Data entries
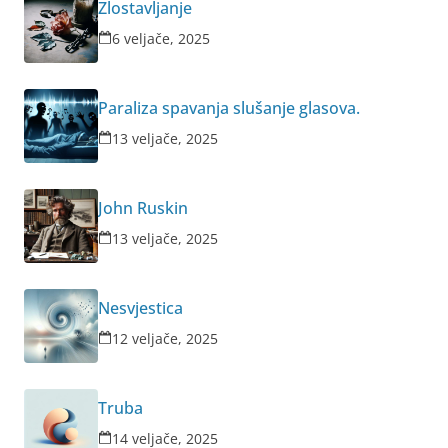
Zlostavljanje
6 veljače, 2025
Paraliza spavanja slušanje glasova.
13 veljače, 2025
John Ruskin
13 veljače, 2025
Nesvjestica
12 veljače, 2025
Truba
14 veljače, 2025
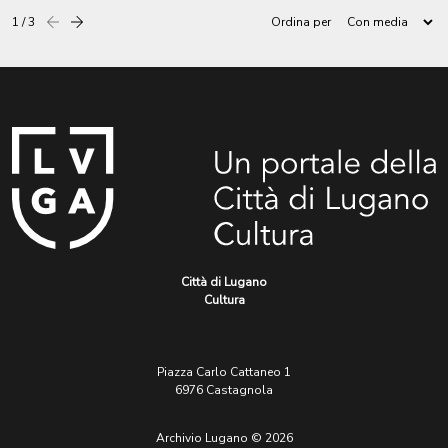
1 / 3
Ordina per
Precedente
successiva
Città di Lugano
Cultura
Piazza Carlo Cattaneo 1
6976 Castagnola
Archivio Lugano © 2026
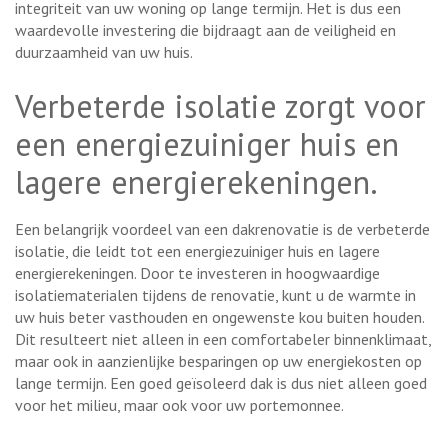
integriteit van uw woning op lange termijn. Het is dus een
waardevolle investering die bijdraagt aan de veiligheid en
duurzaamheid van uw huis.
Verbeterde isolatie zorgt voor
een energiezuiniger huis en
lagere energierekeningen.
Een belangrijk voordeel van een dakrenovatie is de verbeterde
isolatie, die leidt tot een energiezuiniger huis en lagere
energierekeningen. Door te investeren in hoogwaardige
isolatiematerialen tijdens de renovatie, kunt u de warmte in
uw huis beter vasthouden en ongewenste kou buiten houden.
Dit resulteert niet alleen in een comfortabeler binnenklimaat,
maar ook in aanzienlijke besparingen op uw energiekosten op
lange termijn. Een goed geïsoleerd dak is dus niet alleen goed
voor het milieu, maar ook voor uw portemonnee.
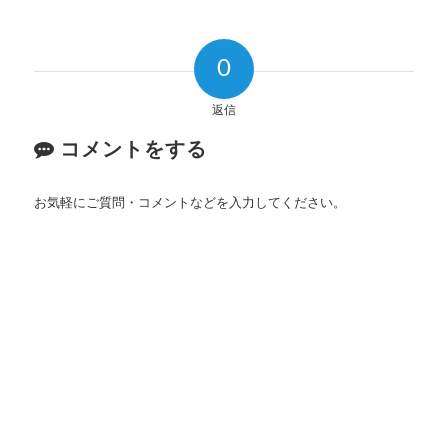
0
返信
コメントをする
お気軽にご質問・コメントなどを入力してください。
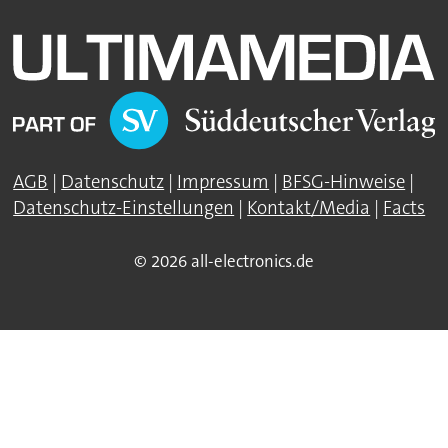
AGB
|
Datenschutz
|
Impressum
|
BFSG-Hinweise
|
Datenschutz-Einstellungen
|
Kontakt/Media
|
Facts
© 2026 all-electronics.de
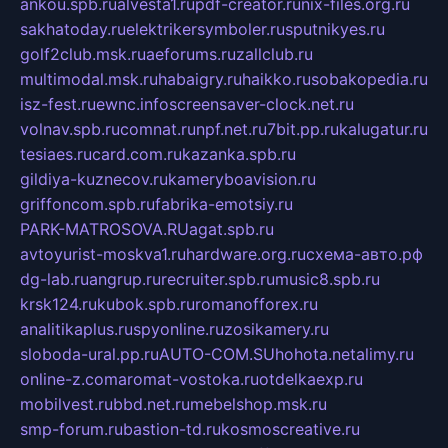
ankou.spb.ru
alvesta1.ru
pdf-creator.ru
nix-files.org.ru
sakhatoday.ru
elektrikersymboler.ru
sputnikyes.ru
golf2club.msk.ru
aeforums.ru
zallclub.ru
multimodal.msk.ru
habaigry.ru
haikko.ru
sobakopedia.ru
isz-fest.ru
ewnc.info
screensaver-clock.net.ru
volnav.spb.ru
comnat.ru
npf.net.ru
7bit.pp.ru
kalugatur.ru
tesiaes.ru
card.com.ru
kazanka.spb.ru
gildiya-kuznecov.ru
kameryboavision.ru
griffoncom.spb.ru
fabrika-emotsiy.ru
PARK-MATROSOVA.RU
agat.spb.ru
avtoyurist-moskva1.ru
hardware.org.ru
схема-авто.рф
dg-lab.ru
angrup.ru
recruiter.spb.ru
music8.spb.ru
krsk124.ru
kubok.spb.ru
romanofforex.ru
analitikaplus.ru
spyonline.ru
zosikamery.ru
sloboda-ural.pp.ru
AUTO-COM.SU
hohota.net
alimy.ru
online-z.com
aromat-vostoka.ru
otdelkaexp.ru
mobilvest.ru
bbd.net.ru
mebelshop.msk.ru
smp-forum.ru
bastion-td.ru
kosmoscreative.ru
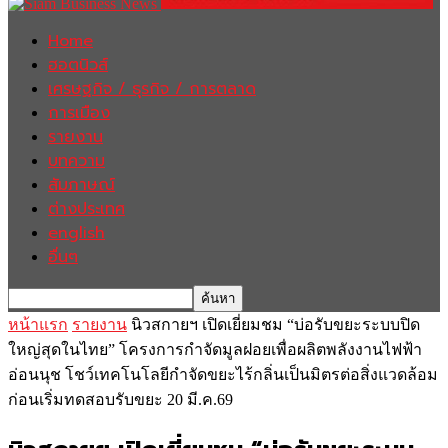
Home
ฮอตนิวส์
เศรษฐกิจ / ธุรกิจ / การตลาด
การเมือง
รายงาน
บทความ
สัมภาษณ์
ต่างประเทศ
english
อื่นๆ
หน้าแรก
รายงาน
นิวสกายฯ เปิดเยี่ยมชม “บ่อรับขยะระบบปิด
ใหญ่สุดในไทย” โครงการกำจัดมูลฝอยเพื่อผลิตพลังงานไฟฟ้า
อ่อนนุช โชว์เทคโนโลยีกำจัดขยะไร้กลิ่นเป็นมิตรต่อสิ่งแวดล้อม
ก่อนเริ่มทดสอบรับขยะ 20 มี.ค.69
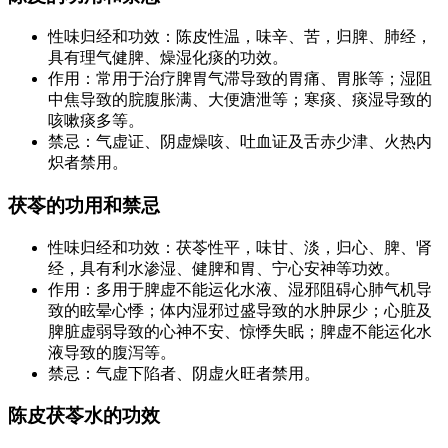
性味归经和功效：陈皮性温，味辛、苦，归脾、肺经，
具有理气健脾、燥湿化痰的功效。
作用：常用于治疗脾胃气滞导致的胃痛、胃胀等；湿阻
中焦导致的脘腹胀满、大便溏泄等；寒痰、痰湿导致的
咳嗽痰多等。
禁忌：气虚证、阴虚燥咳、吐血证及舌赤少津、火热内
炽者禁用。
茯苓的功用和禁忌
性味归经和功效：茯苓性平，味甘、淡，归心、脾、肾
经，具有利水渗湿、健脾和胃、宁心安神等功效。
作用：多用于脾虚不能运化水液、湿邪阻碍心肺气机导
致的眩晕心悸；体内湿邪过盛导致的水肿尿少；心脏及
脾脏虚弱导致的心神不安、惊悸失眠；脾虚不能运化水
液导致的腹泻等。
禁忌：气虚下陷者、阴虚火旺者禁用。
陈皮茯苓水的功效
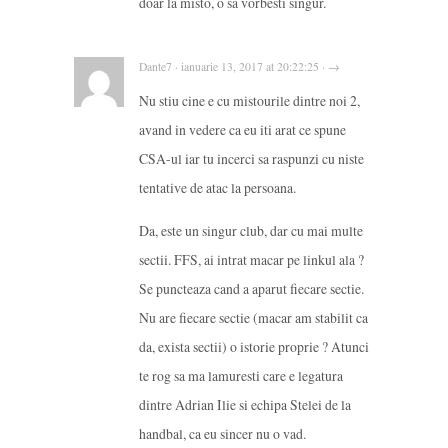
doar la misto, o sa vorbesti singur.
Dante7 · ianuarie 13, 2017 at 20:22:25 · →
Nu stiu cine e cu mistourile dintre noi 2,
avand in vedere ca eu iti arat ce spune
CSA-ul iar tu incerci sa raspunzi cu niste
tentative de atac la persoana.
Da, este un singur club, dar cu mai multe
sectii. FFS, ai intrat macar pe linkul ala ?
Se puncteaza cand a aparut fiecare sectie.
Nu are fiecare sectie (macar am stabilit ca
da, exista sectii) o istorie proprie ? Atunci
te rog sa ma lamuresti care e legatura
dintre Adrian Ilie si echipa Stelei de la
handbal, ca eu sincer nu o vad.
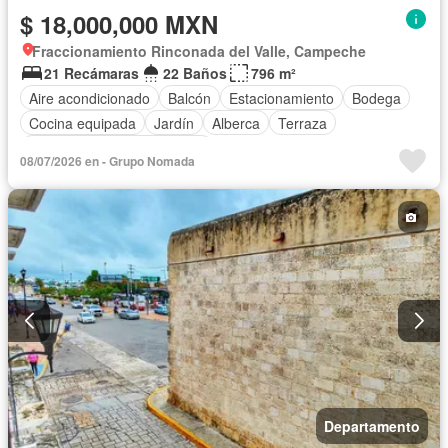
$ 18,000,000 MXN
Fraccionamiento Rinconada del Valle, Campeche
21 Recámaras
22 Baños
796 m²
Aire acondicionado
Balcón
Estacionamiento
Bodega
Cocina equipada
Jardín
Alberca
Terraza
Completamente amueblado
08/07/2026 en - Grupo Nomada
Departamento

◆ Your task ◆
Looking at the records above, work out how many lines include the string "niet". Give the number and nothing else.

◆ Result ◆
2